Baghdad
BaghdadReuters

The Iraqi parliament is discussing a bill banning the normalization of ties with Israel, with the punishment being the death penalty or life imprisonment, The Arab News reports.

According to the report, the Iraqi Council of Representatives on Wednesday held the first reading of the draft law, which aims to stamp out future efforts for Iraq and the Iraqi Kurdistan region to formalize ties with Israel.

According to the bill, which was published by Iraq’s state media in Arabic, all Iraqi officials, including those in the northern Kurdistan region, government institutions, private sector companies and the media are banned from establishing relations with Israel or promoting normalization.

The bill was introduced by the Sadrist bloc, which won the most seats in the country’s October parliamentary elections, after prominent Shiite cleric Muqtada al-Sadr called for his members to introduce the bill in a tweet on April 23.
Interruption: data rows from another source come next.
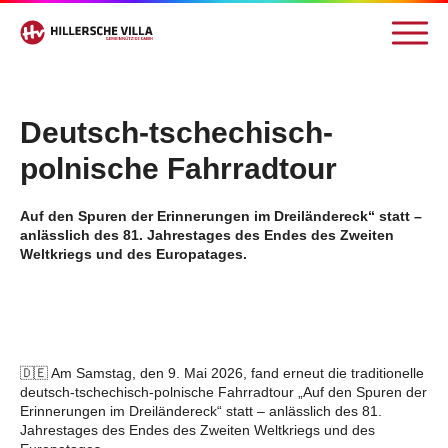
Deutsch-tschechisch-
polnische Fahrradtour
Auf den Spuren der Erinnerungen im Dreiländereck“ statt –
anlässlich des 81. Jahrestages des Endes des Zweiten
Weltkriegs und des Europatages.
🇩🇪 Am Samstag, den 9. Mai 2026, fand erneut die traditionelle
deutsch-tschechisch-polnische Fahrradtour „Auf den Spuren der
Erinnerungen im Dreiländereck“ statt – anlässlich des 81.
Jahrestages des Endes des Zweiten Weltkriegs und des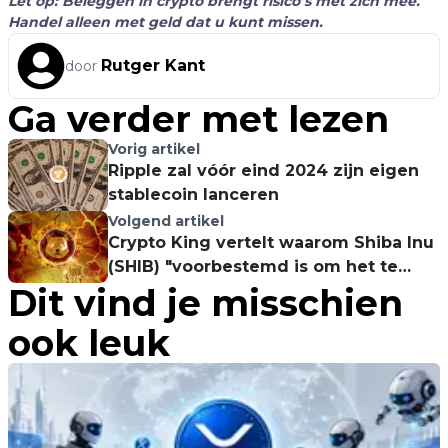
Let op: Beleggen in crypto brengt risico’s met zich mee.
Handel alleen met geld dat u kunt missen.
Rutger Kant
door
Ga verder met lezen
Vorig artikel
Ripple zal vóór eind 2024 zijn eigen
stablecoin lanceren
Volgend artikel
Crypto King vertelt waarom Shiba Inu
(SHIB) "voorbestemd is om het te
Dit vind je misschien
maken"
ook leuk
“The bill needs to pass several stages in order to become a law, currently it has been addressed to the parliament’s legal committee, where many changes would be made and then the parliament’s other committees would have their say on the bill,” Aryan Tawagozi, an Iraqi lawmaker from the New Generation faction and member in the parliament’s foreign relations committee, told The New Arab.
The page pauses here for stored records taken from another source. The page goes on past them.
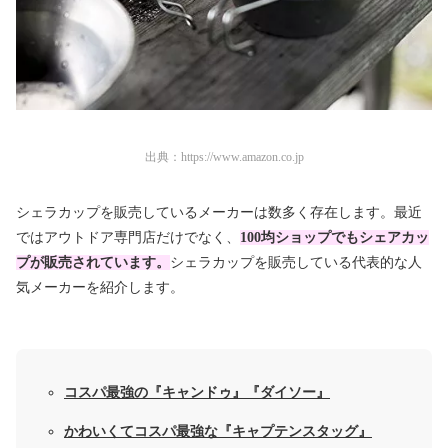
出典：
https://www.amazon.co.jp
シェラカップを販売しているメーカーは数多く存在します。最近
ではアウトドア専門店だけでなく、
100均ショップでもシェアカッ
プが販売されています。
シェラカップを販売している代表的な人
気メーカーを紹介します。
コスパ最強の『キャンドゥ』『ダイソー』
かわいくてコスパ最強な『キャプテンスタッグ』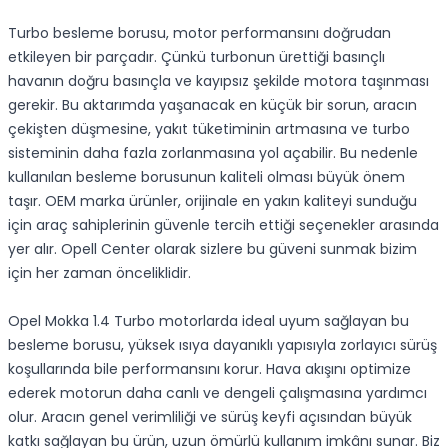
Turbo besleme borusu, motor performansını doğrudan
etkileyen bir parçadır. Çünkü turbonun ürettiği basınçlı
havanın doğru basınçla ve kayıpsız şekilde motora taşınması
gerekir. Bu aktarımda yaşanacak en küçük bir sorun, aracın
çekişten düşmesine, yakıt tüketiminin artmasına ve turbo
sisteminin daha fazla zorlanmasına yol açabilir. Bu nedenle
kullanılan besleme borusunun kaliteli olması büyük önem
taşır. OEM marka ürünler, orijinale en yakın kaliteyi sunduğu
için araç sahiplerinin güvenle tercih ettiği seçenekler arasında
yer alır. Opell Center olarak sizlere bu güveni sunmak bizim
için her zaman önceliklidir.
Opel Mokka 1.4 Turbo motorlarda ideal uyum sağlayan bu
besleme borusu, yüksek ısıya dayanıklı yapısıyla zorlayıcı sürüş
koşullarında bile performansını korur. Hava akışını optimize
ederek motorun daha canlı ve dengeli çalışmasına yardımcı
olur. Aracın genel verimliliği ve sürüş keyfi açısından büyük
katkı sağlayan bu ürün, uzun ömürlü kullanım imkânı sunar. Biz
“We think the bill may include several points that might need changes, thus it is too early to have our say on the bill,” he added.
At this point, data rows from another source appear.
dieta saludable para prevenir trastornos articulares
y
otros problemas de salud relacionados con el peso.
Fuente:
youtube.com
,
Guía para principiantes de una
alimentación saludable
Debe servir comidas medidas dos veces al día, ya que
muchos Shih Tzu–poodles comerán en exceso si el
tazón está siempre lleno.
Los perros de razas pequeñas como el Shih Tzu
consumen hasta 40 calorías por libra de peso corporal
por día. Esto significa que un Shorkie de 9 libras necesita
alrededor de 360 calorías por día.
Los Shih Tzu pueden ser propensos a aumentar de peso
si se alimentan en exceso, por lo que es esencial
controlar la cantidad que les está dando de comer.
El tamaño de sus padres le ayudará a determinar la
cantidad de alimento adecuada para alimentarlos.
Four Arab countries - the United Arab Emirates, Sudan, Bahrain, and Morocco - established diplomatic relations with Israel as part of the US-brokered Abraham Accords in 2020.

This past September, prominent Sunni and Shiite leaders held a conference in the city of Erbil, the capital of the Kurdistan region of Iraq, in which they openly called for peace with Israel.

The Iraqi government condemned the conference, and a Baghdad court later issued an arrest warrant for two people who participated in it.

Iraqi lawmakers are adamant that Iraq will not join the Abraham Accords, despite calls on it to do so.

“We, as Fatih Alliance, totally refuse the issue of normalizing ties with the Israeli entity,” Mohammed al-Hayani, a leader in the pro-Iran Fatih Alliance, told The New Arab in a brief phone call. “We will certainly vote in favor of the bill in the parliament.”

He said that it is a necessity for Iraq to have such a law “because currently there are political sides that try to normalize relations with Israel.”